C’est dans ce contexte que l’image idyllique de l’arabe, dans tous les textes, sera le bédouin, parce qu’il ne se fixe pas dans un lieu, il est de passage… Alors que la société arabe est fondamentalement urbaine  ! On va donc commencer à entrer dans ce délire supplémentaire disant que ces gens ne sont pas à leur place, et qu’il faut trouver un moyen pour qu’ils n’y soient plus du tout. On voit cette population comme une population de passage qui n’a pas à être là, qui souille le terrain, dont il faut se débarrasser pour que la terre puisse trouver sa rédemption et on considère cette population comme étant des résidus d’une autre civilisation infiniment plus louable et admirable. Ainsi, à partir de cette approche s’installe l’idée du déplacement. L’idée du déplacement n’est pas née avec le sionisme, le sionisme s’est greffé sur ce travail de terrain britannique et fondamentalement protestant. Puis cette idée s’est conjuguée avec des envies impériales, l’empire britannique, la route des Indes, les combats stratégiques, le pétrole qu’on découvre en Irak et une guerre entre toutes ces puissances, notamment avec les Allemands. C’est dans ce contexte que commence à se fonder le sionisme. »

Ci-dessous, partie introductive d’Elias Sanbar, que nous avons reporté en fin.

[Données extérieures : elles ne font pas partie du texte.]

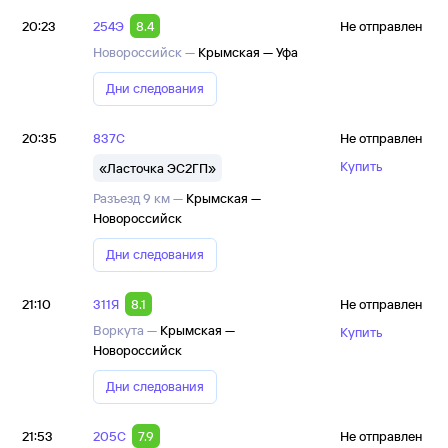
20:23
254Э
8.4
Не отправлен
Новороссийск —
Крымская — Уфа
Дни следования
20:35
837С
Не отправлен
Купить
«Ласточка ЭС2ГП»
Разъезд 9 км —
Крымская —
Новороссийск
Дни следования
21:10
311Я
8.1
Не отправлен
Воркута —
Крымская —
Купить
Новороссийск
Дни следования
21:53
205С
7.9
Не отправлен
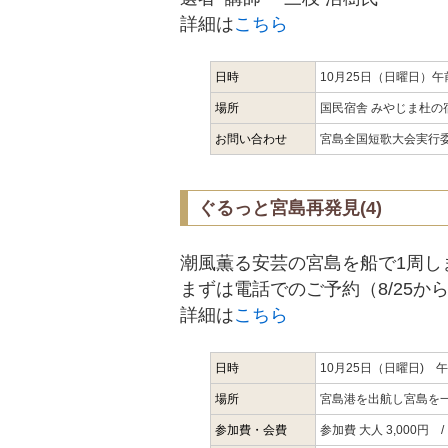
詳細は
こちら
日時
10月25日（日曜日）午
場所
国民宿舎 みやじま杜の
お問い合わせ
宮島全国短歌大会実行委員会
ぐるっと宮島再発見(4)
潮風薫る安芸の宮島を船で1周し
まずは電話でのご予約（8/25
詳細は
こちら
日時
10月25日（日曜日)
場所
宮島港を出航し宮島を
参加費・会費
参加費 大人 3,000円 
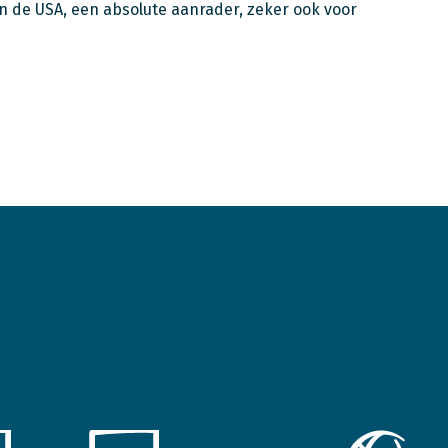
n de USA, een absolute aanrader, zeker ook voor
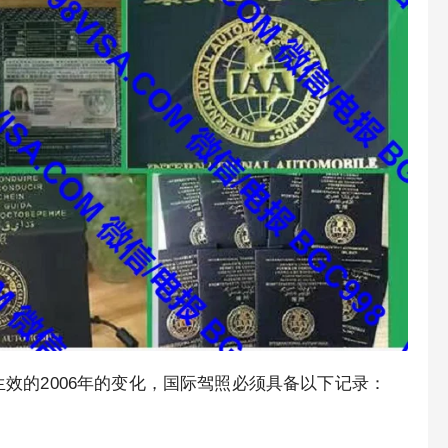
过生效的2006年的变化，国际驾照必须具备以下记录：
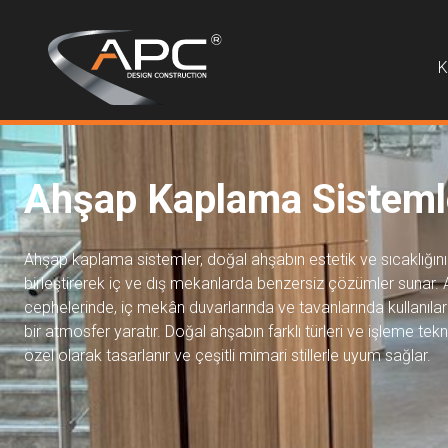
K
Ahşap Kaplama Sisteml
Ahşap kaplama sistemler, doğal ahşabın estetik ve sıcaklığını 
birleştirerek iç ve dış mekanlarda benzersiz çözümler sunar. 
cephelerinde, iç mekân duvarlarında ve tavanlarında kullanıla
bir atmosfer yaratır. Doğal ahşabın farklı türleri ve işleme tekn
özel olarak tasarlanır ve çeşitli mimari stillerle uyum sağlar.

« L’humanité n’existe point encore ou elle existe à peine »  : je dois avouer, non pas que cette phrase ne m’a pas plu, ni que Jaurès ne soit pas proche à mon cœur, mais je l’ai trouvée un peu vague et une partie des commentaires qui avaient été apportés par Jacques Derrida me semblaient trop faire appel à des notions d’absolu. Comme si l’humanité était quelque part et qu’il suffisait de la chercher pour la trouver et ensuite la garder intacte. Or je veux vous parler précisément des problèmes de ces approches basées sur des notions d’absolu et sur comment ces absolus ne peuvent que détruire ce qu’il y a d’humanité. Je pense également, pour reprendre la petite citation de Derrida, « on n’est pas encore en mesure de déterminer la figure même de l’humanité que pourtant on annonce et se promet ainsi », que l’usage du singulier me dérange  : je ne crois pas qu’il y ait une figure de l’humanité, mais qu’il y ait des figures de l’humanité qui sont toutes relatives et en fluctuation, en mouvement constant, jamais figées, toujours en construction et en situation de risque.